The difference with the micro-batch comes from a different semantic. Continuous processing creates one long-running task for each input partition, avoiding the micro-batch scheduling overhead. Because of that, several points are more difficult to implement. Even the simple retries counter is not obvious since each task lives through the continuous query and not the micro-batch! An alternative discussed in the Task level retry for continuous processing Pull Request was a global retry mechanism. In this solution, all the tasks are restarted from the last committed epoch of one of the long-running processes that failed. However, it's not implemented yet, and as you know, the continuous engine remains marked as "experimental", so there should be many things going on in the new releases!

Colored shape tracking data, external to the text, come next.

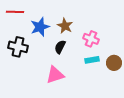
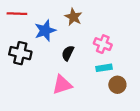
brown star: (65, 26) -> (73, 17), moved
brown circle: (114, 63) -> (117, 85), moved

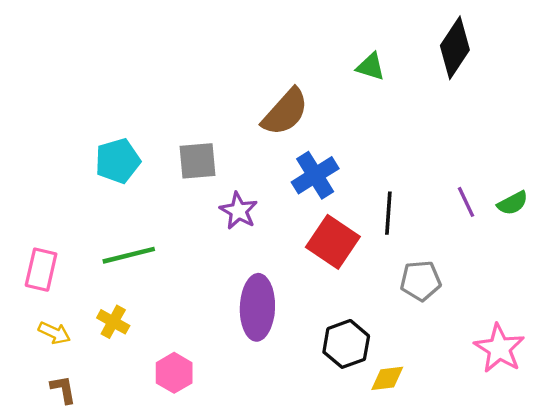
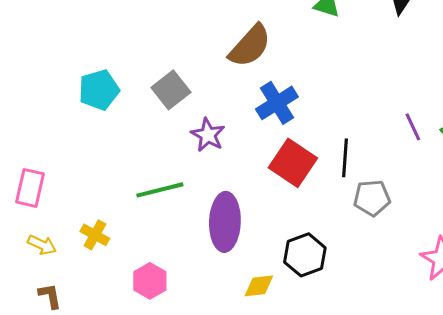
gray square: (198, 161) -> (171, 90), turned -33
black line: (388, 213) -> (345, 158), moved
green line: (129, 255) -> (160, 190), moved
yellow diamond: (387, 378) -> (259, 286), moved

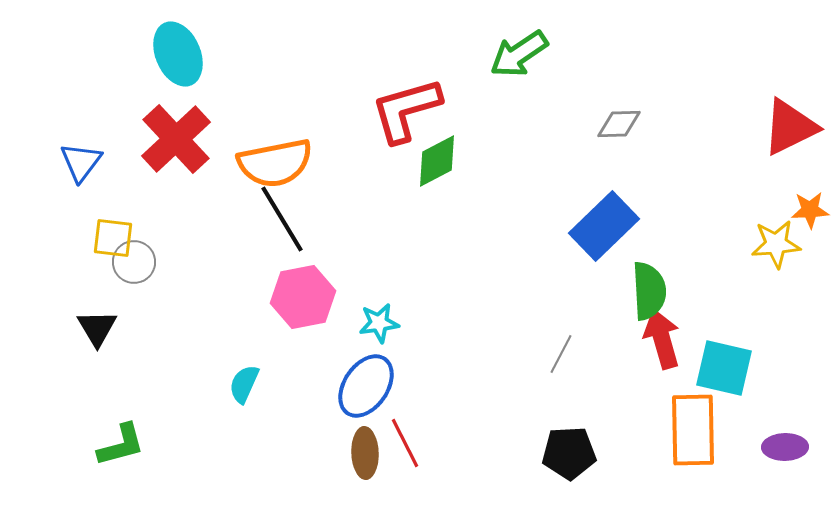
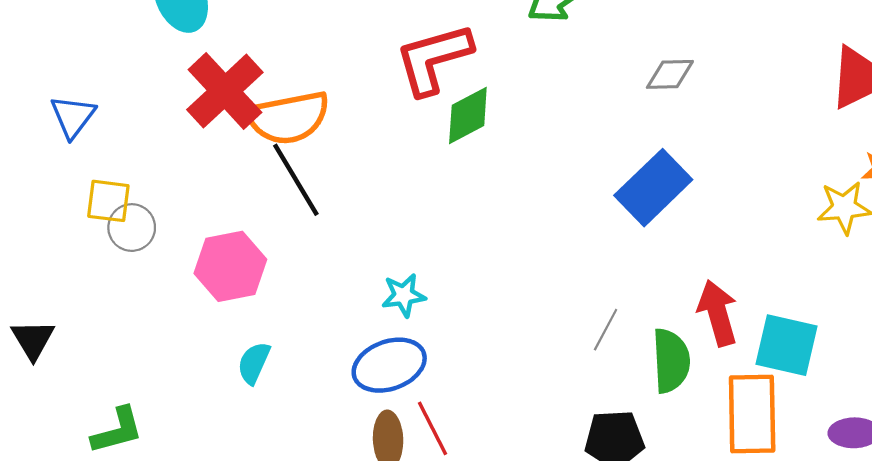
red cross: (176, 139) -> (225, 91), moved
green semicircle: (649, 291) -> (671, 361), moved
pink hexagon: (303, 297) -> (230, 266), moved
black triangle: (97, 328) -> (33, 340), moved
blue ellipse: (366, 386) -> (389, 365), turned 36

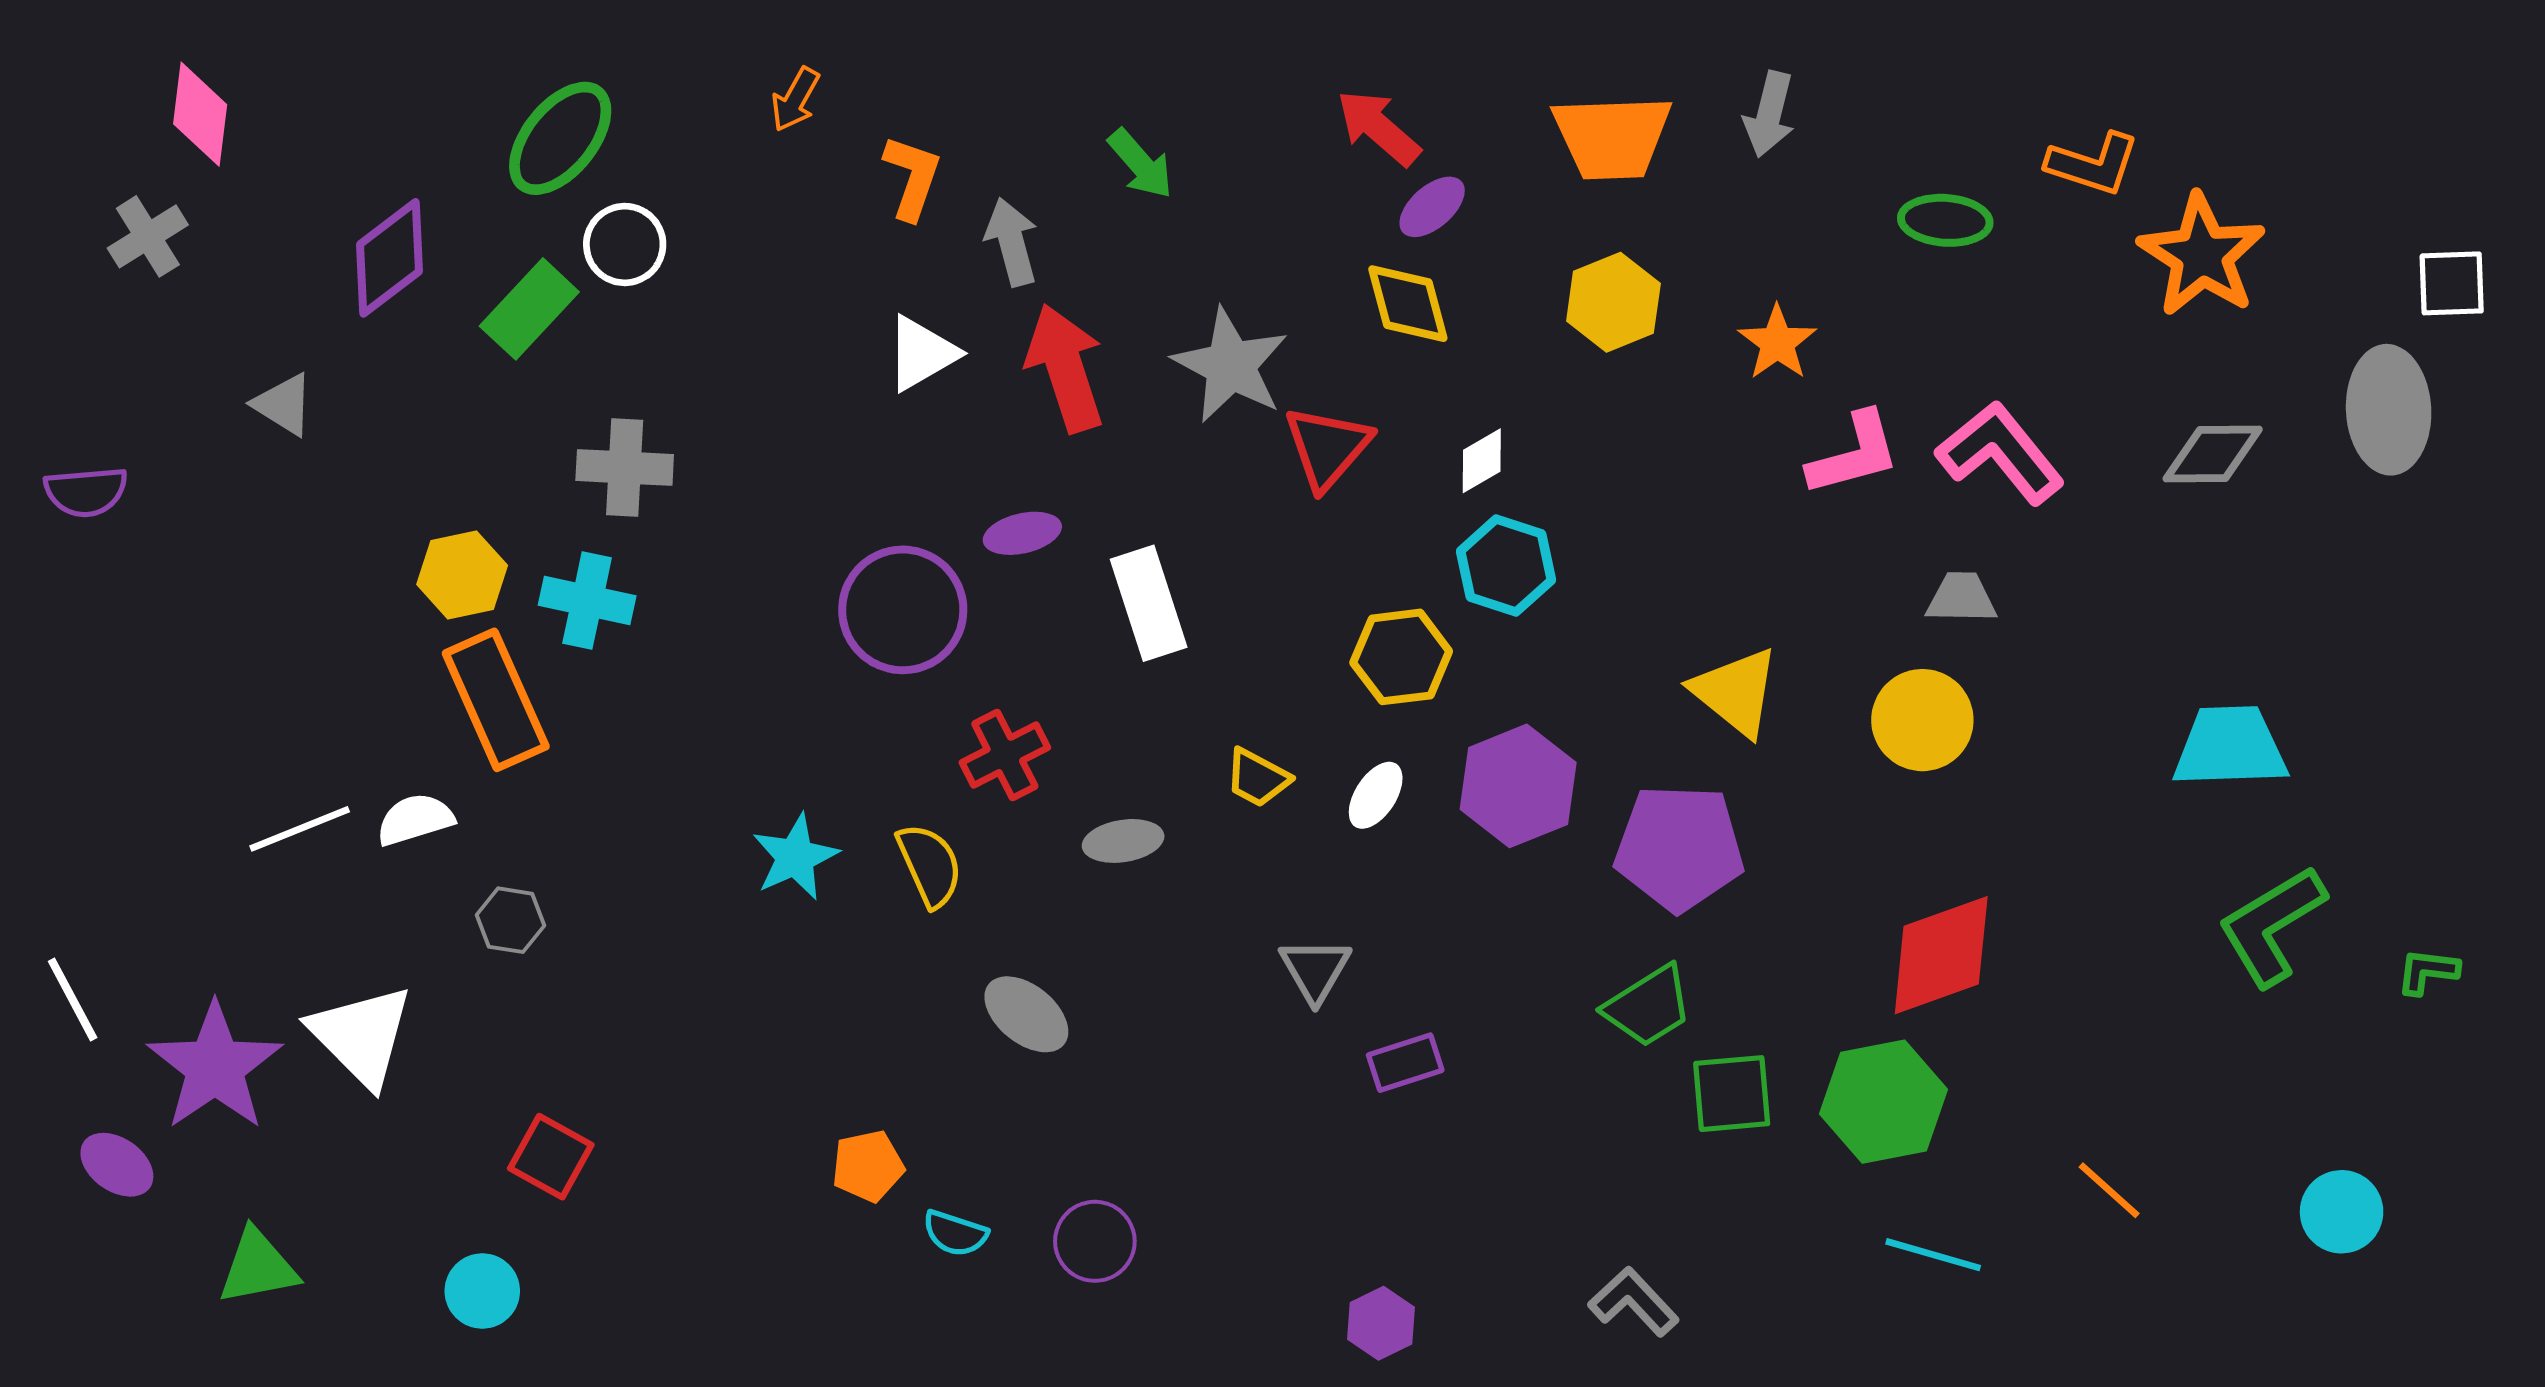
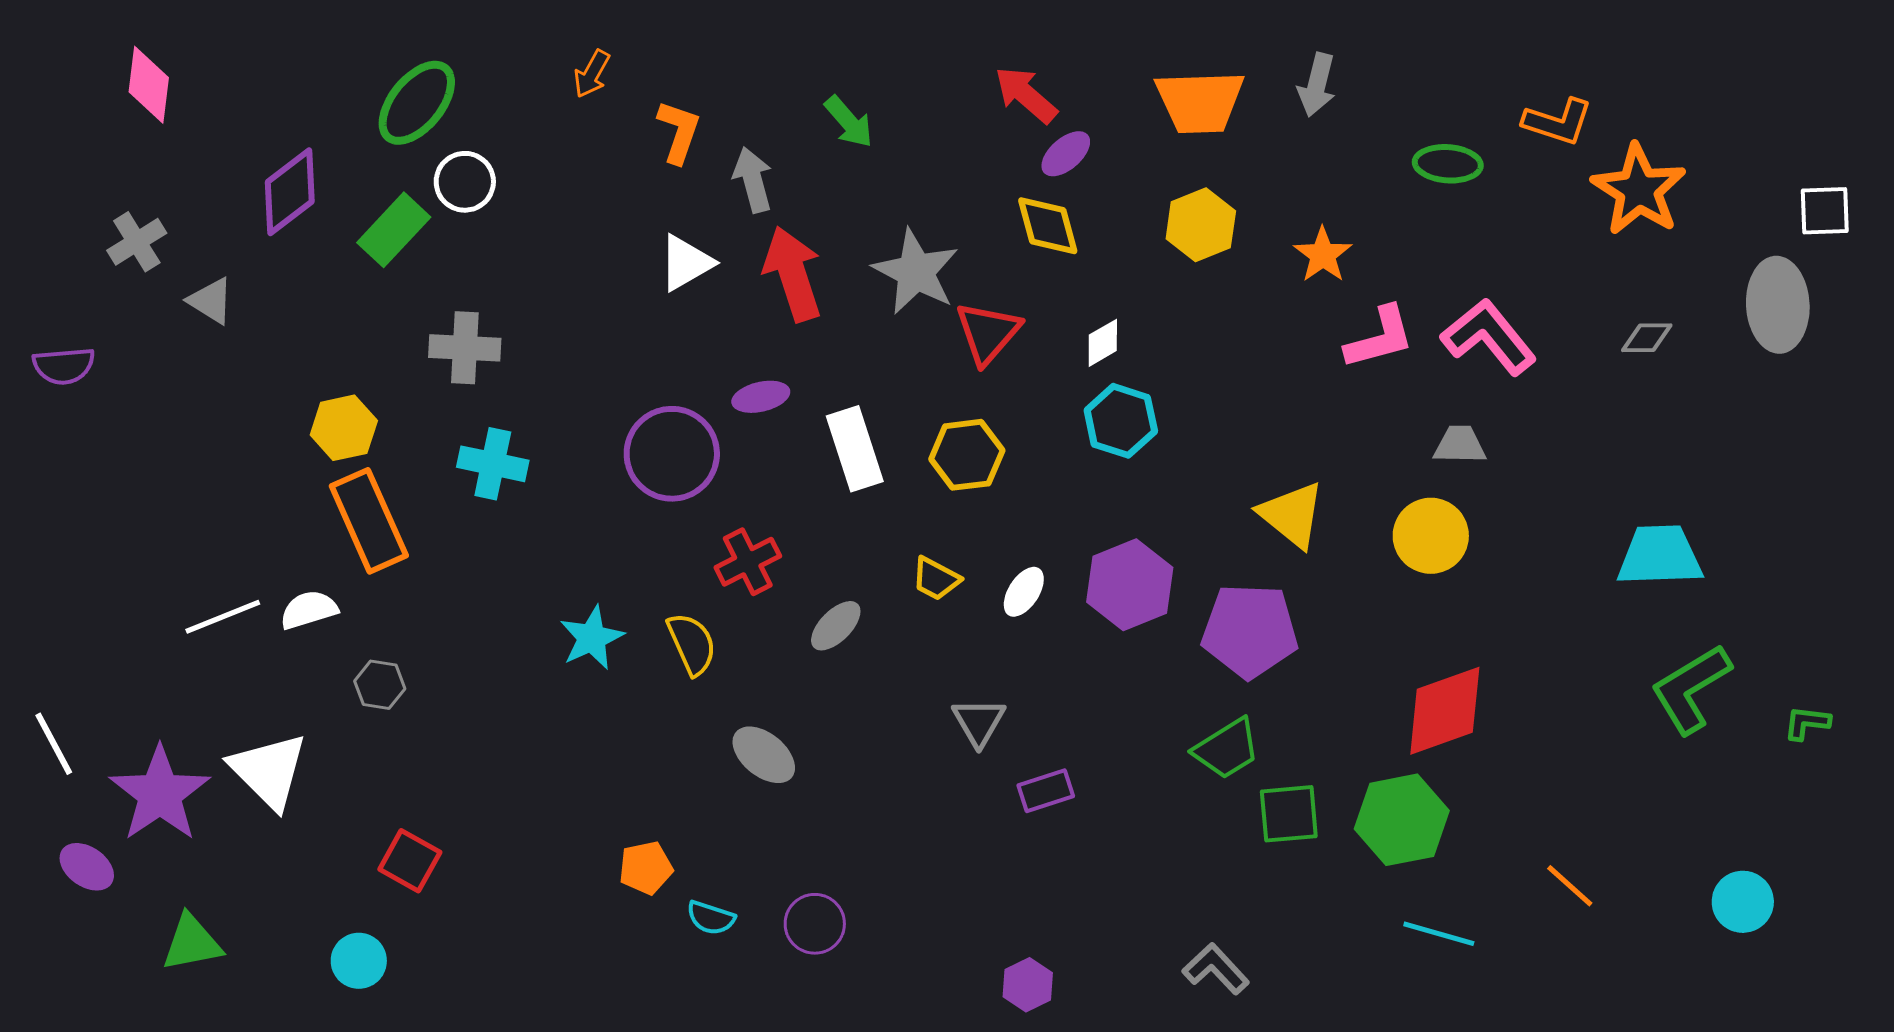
gray cross: (148, 236) -> (137, 242), moved
gray diamond: (2213, 454) -> (1647, 338), size x0.7
cyan cross: (587, 600) -> (493, 464), moved
yellow hexagon: (1401, 657) -> (967, 455), moved
gray ellipse: (1123, 841) -> (836, 626), turned -36

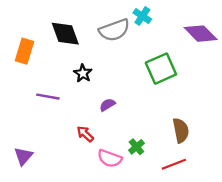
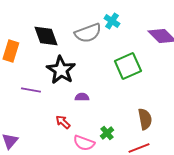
black star: (83, 73) -> (61, 70), size x1.8
purple semicircle: (107, 105) -> (82, 97), turned 32

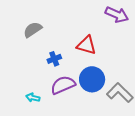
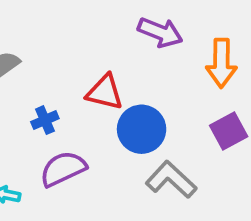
blue circle: (92, 79) -> (142, 129), moved

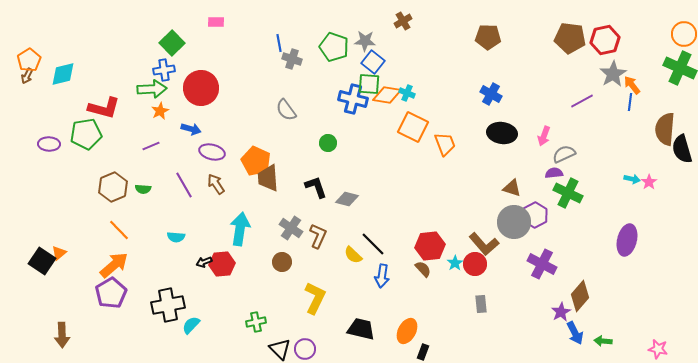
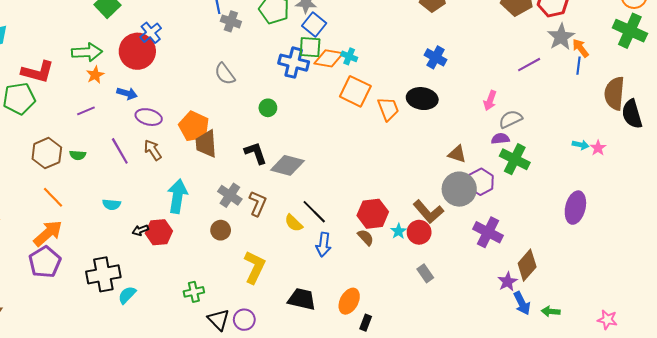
blue cross: (164, 70) -> (151, 33), moved, turned -30
black ellipse: (502, 133) -> (422, 99), moved
gray diamond: (347, 199) -> (287, 165), size x1.4
gray rectangle: (481, 304) -> (425, 273), turned -30

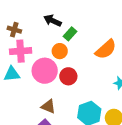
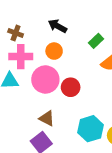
green rectangle: (70, 34) -> (96, 41), moved
orange circle: (60, 51) -> (54, 51), moved

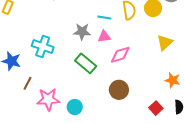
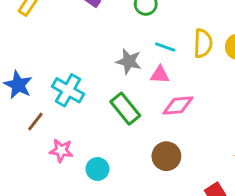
cyan cross: (43, 46) -> (68, 90), moved
pink star: (48, 99) -> (61, 151), size x0.7

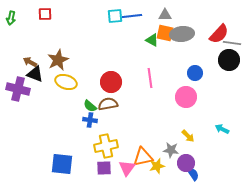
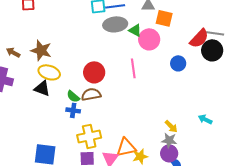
orange square: (165, 33) -> (164, 18), moved
gray ellipse: (182, 34) -> (115, 24), moved
red semicircle: (219, 34) -> (199, 38), moved
brown star: (58, 60) -> (41, 50), turned -30
black triangle: (35, 74) -> (42, 88), moved
pink circle: (186, 97) -> (149, 39), moved
gray star: (171, 150) -> (169, 140), moved

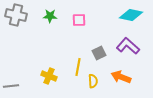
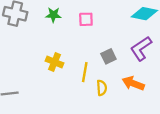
purple L-shape: (128, 46) -> (141, 49), turned -75
yellow cross: (49, 76) -> (55, 62), moved

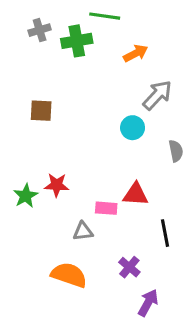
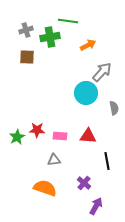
brown square: (41, 111) -> (27, 57), moved
cyan circle: (133, 128) -> (86, 93), size x1.5
pink rectangle: (106, 208) -> (60, 136), moved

If you want to see some of the presented points in action, I prepared a short demo using the LocalSchedulerBackend for the presentation simplicity:

To sum up, two things to remember. Micro-batch supports task retries through the same mechanism as the batch pipelines. On the other hand, the continuous mode, which by the way is still (3.2.0) marked as experimental, doesn't support task retries due to a different execution semantic. Unlike batch and micro-batch, it runs one long-running task per partition.